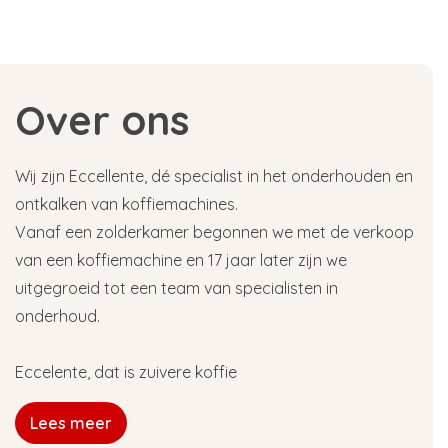
Over ons
Wij zijn Eccellente, dé specialist in het onderhouden en
ontkalken van koffiemachines.
Vanaf een zolderkamer begonnen we met de verkoop
van een koffiemachine en 17 jaar later zijn we
uitgegroeid tot een team van specialisten in
onderhoud.
Eccelente, dat is zuivere koffie
Lees meer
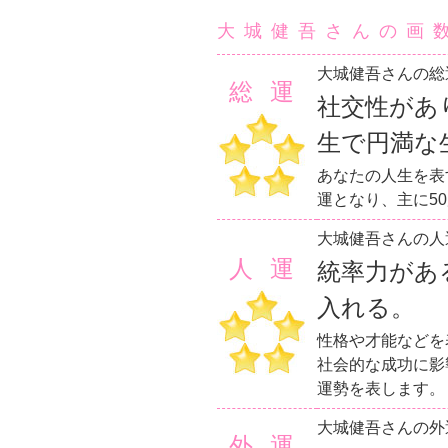
大城健吾さんの画
大城健吾さんの総
総運
社交性があ
生で円満な
あなたの人生を表
運となり、主に5
大城健吾さんの人
人運
統率力があ
入れる。
性格や才能などを
社会的な成功に影
運勢を表します。
大城健吾さんの外
外運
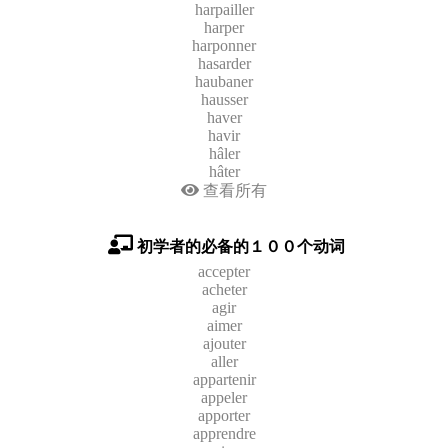
harpailler
harper
harponner
hasarder
haubaner
hausser
haver
havir
hâler
hâter
查看所有
初学者的必备的１００个动词
accepter
acheter
agir
aimer
ajouter
aller
appartenir
appeler
apporter
apprendre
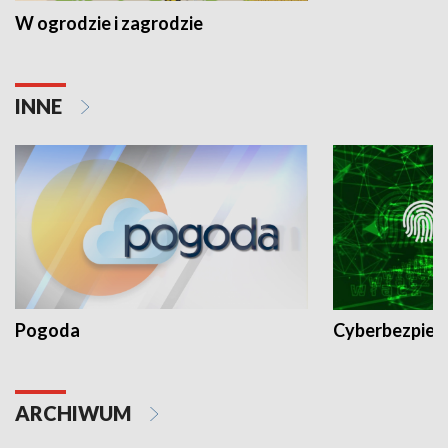
W ogrodzie i zagrodzie
INNE
Pogoda
Cyberbezpiec
ARCHIWUM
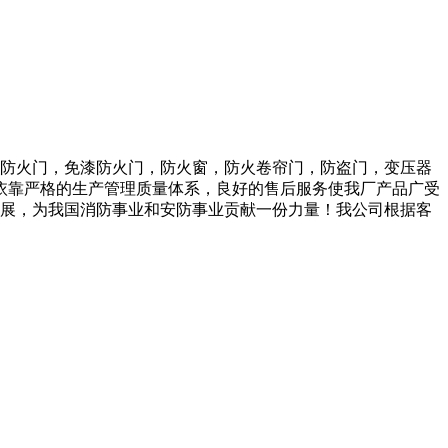
热防火门，免漆防火门，防火窗，防火卷帘门，防盗门，变压器
依靠严格的生产管理质量体系，良好的售后服务使我厂产品广受
发展，为我国消防事业和安防事业贡献一份力量！我公司根据客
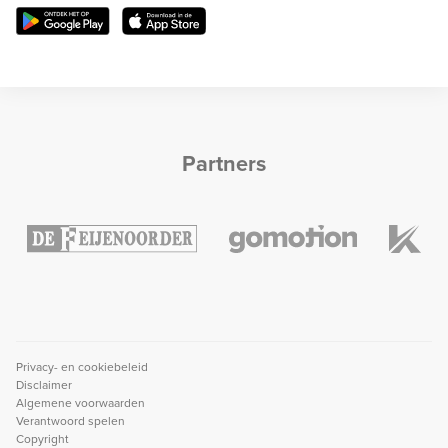
Partners
Privacy- en cookiebeleid
Disclaimer
Algemene voorwaarden
Verantwoord spelen
Copyright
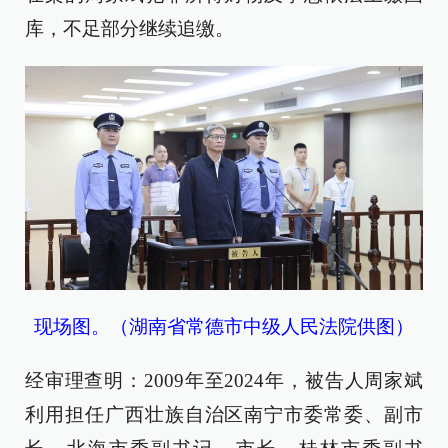
库，不足部分继续追缴。
现场图。（湖南省常德市中级人民法院供图）
经审理查明：2009年至2024年，被告人周家斌
利用担任广西壮族自治区南宁市委常委、副市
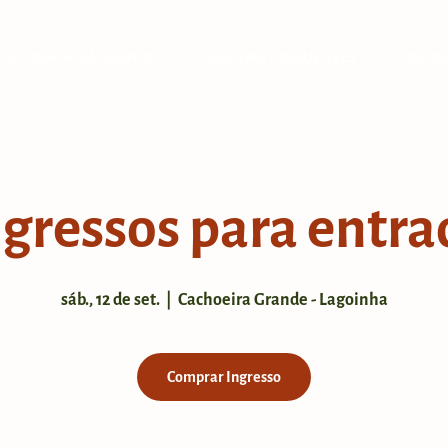
A CACHOEIRA GRANDE
DÚVIDAS FREQUENTES
INGRE
ngressos para entra
sáb., 12 de set.
  |  
Cachoeira Grande - Lagoinha
Comprar Ingresso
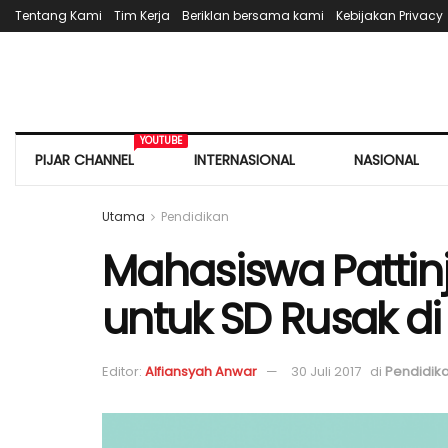
Tentang Kami
Tim Kerja
Beriklan bersama kami
Kebijakan Privacy
YOUTUBE
PIJAR CHANNEL
INTERNASIONAL
NASIONAL
Utama
Pendidikan
Mahasiswa Pattin
untuk SD Rusak di
Editor:
Alfiansyah Anwar
30 Juli 2017
di
Pendidik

**********

PROBLEM TO SOLVE — Leaving the pictures aside, output each entry above exactly as written.

TASK SOLUTION —
Over ons
Wij zijn Eccellente, dé specialist in het onderhouden en
ontkalken van koffiemachines.
Vanaf een zolderkamer begonnen we met de verkoop
van een koffiemachine en 17 jaar later zijn we
uitgegroeid tot een team van specialisten in
onderhoud.
Eccelente, dat is zuivere koffie
Lees meer
大城健吾さんの画
大城健吾さんの総
総運
社交性があ
生で円満な
あなたの人生を表
運となり、主に5
大城健吾さんの人
人運
統率力があ
入れる。
性格や才能などを
社会的な成功に影
運勢を表します。
大城健吾さんの外
外運
harpailler
harper
harponner
hasarder
haubaner
hausser
haver
havir
hâler
hâter
查看所有
初学者的必备的１００个动词
accepter
acheter
agir
aimer
ajouter
aller
appartenir
appeler
apporter
apprendre
W ogrodzie i zagrodzie
INNE
Pogoda
Cyberbezpiec
ARCHIWUM
热防火门，免漆防火门，防火窗，防火卷帘门，防盗门，变压器
依靠严格的生产管理质量体系，良好的售后服务使我厂产品广受
发展，为我国消防事业和安防事业贡献一份力量！我公司根据客
Partners
Privacy- en cookiebeleid
Disclaimer
Algemene voorwaarden
Verantwoord spelen
Copyright
库，不足部分继续追缴。
现场图。（湖南省常德市中级人民法院供图）
经审理查明：2009年至2024年，被告人周家斌
利用担任广西壮族自治区南宁市委常委、副市
A CACHOEIRA GRANDE
DÚVIDAS FREQUENTES
INGRE
ngressos para entra
sáb., 12 de set.
  |  
Cachoeira Grande - Lagoinha
Comprar Ingresso
Tentang Kami
Tim Kerja
Beriklan bersama kami
Kebijakan Privacy
YOUTUBE
PIJAR CHANNEL
INTERNASIONAL
NASIONAL
Utama
Pendidikan
Mahasiswa Pattin
untuk SD Rusak di
Editor:
Alfiansyah Anwar
30 Juli 2017
di
Pendidik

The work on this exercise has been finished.